◆ Material for the task:
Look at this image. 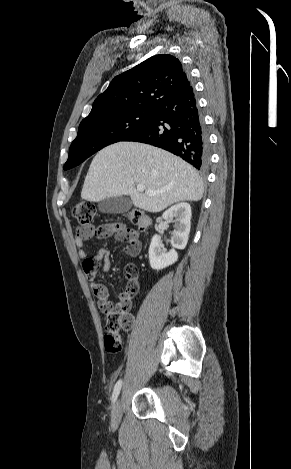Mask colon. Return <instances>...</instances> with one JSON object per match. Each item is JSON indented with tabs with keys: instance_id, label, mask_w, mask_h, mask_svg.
Returning <instances> with one entry per match:
<instances>
[{
	"instance_id": "5ec220e1",
	"label": "colon",
	"mask_w": 291,
	"mask_h": 469,
	"mask_svg": "<svg viewBox=\"0 0 291 469\" xmlns=\"http://www.w3.org/2000/svg\"><path fill=\"white\" fill-rule=\"evenodd\" d=\"M96 207L94 203L87 200L77 202L73 209V217L78 222V231L83 235H91L102 238L106 235L107 230L99 226L94 228L92 225ZM128 220L140 229L148 227L149 217L140 209H132L127 214ZM98 264L93 262L87 263V268L97 270ZM127 278V288L123 295L113 308L106 311L105 328L107 334L104 336L105 350L112 354H117L122 350V340L119 334L121 329L129 330L133 326V316L130 313L132 307V299L138 290V268L133 264H128L125 268Z\"/></svg>"
}]
</instances>
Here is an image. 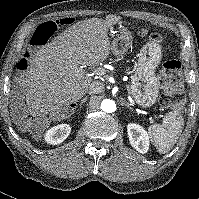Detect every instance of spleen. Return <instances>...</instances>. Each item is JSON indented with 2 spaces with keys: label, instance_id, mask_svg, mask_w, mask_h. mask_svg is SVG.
Returning a JSON list of instances; mask_svg holds the SVG:
<instances>
[{
  "label": "spleen",
  "instance_id": "3e777b00",
  "mask_svg": "<svg viewBox=\"0 0 199 199\" xmlns=\"http://www.w3.org/2000/svg\"><path fill=\"white\" fill-rule=\"evenodd\" d=\"M184 118L177 111L169 112L162 124H154L148 128V135L151 142L156 146L159 153L169 152L177 142L182 133Z\"/></svg>",
  "mask_w": 199,
  "mask_h": 199
}]
</instances>
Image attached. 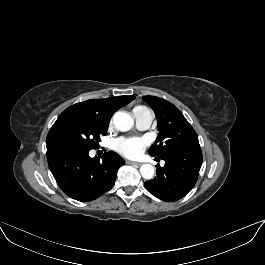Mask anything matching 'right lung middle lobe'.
Instances as JSON below:
<instances>
[{
    "label": "right lung middle lobe",
    "instance_id": "obj_1",
    "mask_svg": "<svg viewBox=\"0 0 265 265\" xmlns=\"http://www.w3.org/2000/svg\"><path fill=\"white\" fill-rule=\"evenodd\" d=\"M108 125L89 114L62 112L47 135V152L90 151L98 145L100 136L106 134Z\"/></svg>",
    "mask_w": 265,
    "mask_h": 265
}]
</instances>
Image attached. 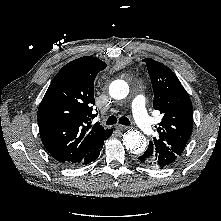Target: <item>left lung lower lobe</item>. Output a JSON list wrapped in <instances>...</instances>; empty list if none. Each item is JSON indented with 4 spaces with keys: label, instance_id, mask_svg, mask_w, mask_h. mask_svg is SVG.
<instances>
[{
    "label": "left lung lower lobe",
    "instance_id": "obj_1",
    "mask_svg": "<svg viewBox=\"0 0 221 221\" xmlns=\"http://www.w3.org/2000/svg\"><path fill=\"white\" fill-rule=\"evenodd\" d=\"M138 162L148 168H154V169H163L162 165L158 164L155 160V157L153 156L152 152H145L143 155L138 157Z\"/></svg>",
    "mask_w": 221,
    "mask_h": 221
}]
</instances>
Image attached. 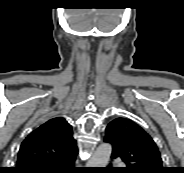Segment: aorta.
<instances>
[{
  "label": "aorta",
  "instance_id": "762f6f07",
  "mask_svg": "<svg viewBox=\"0 0 184 173\" xmlns=\"http://www.w3.org/2000/svg\"><path fill=\"white\" fill-rule=\"evenodd\" d=\"M112 153V146L109 143H102L93 153L88 161L89 167H106Z\"/></svg>",
  "mask_w": 184,
  "mask_h": 173
}]
</instances>
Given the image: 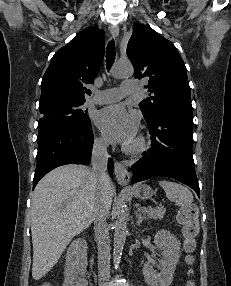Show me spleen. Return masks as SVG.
I'll return each mask as SVG.
<instances>
[{
  "label": "spleen",
  "instance_id": "3e777b00",
  "mask_svg": "<svg viewBox=\"0 0 231 286\" xmlns=\"http://www.w3.org/2000/svg\"><path fill=\"white\" fill-rule=\"evenodd\" d=\"M159 185L165 191L166 197L170 201L175 202L178 206L183 207L192 204L193 195L187 187L179 183L166 180L159 181Z\"/></svg>",
  "mask_w": 231,
  "mask_h": 286
}]
</instances>
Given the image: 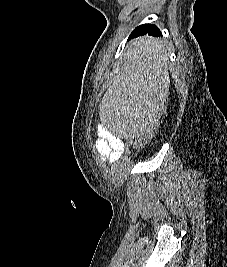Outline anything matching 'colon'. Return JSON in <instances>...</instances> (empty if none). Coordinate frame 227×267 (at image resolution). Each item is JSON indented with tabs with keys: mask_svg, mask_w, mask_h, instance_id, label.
<instances>
[{
	"mask_svg": "<svg viewBox=\"0 0 227 267\" xmlns=\"http://www.w3.org/2000/svg\"><path fill=\"white\" fill-rule=\"evenodd\" d=\"M156 118H162L163 114L160 113V115H154ZM162 127V121L156 120L155 123L152 125V130H148L147 133L140 138L139 140H136L135 148L131 150V152L128 155V160H135V158H140V156L143 155L144 152L147 151V146L150 144V140H154V136L157 135L156 131H160Z\"/></svg>",
	"mask_w": 227,
	"mask_h": 267,
	"instance_id": "5ec220e1",
	"label": "colon"
}]
</instances>
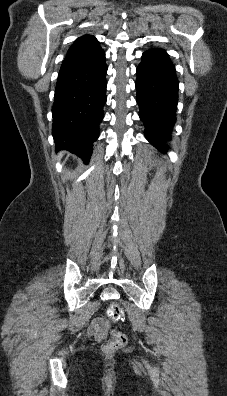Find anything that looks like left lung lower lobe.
I'll return each instance as SVG.
<instances>
[{
    "label": "left lung lower lobe",
    "instance_id": "obj_1",
    "mask_svg": "<svg viewBox=\"0 0 227 396\" xmlns=\"http://www.w3.org/2000/svg\"><path fill=\"white\" fill-rule=\"evenodd\" d=\"M136 73V100L145 136L163 152L176 122L178 80L175 67L165 50L155 48L143 53Z\"/></svg>",
    "mask_w": 227,
    "mask_h": 396
}]
</instances>
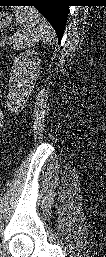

◆ Exercise instructions:
Please write out exactly the lines starting at the one that contains "Find anything that" and ending with the final line of the entries, both ends included. Do not write out any pictures.

◆ Completed exercise:
Find anything that looks like left lung lower lobe.
I'll return each instance as SVG.
<instances>
[{
    "label": "left lung lower lobe",
    "instance_id": "obj_1",
    "mask_svg": "<svg viewBox=\"0 0 227 396\" xmlns=\"http://www.w3.org/2000/svg\"><path fill=\"white\" fill-rule=\"evenodd\" d=\"M136 73V100L145 136L163 152L176 122L178 80L175 67L165 50L155 48L143 53Z\"/></svg>",
    "mask_w": 227,
    "mask_h": 396
}]
</instances>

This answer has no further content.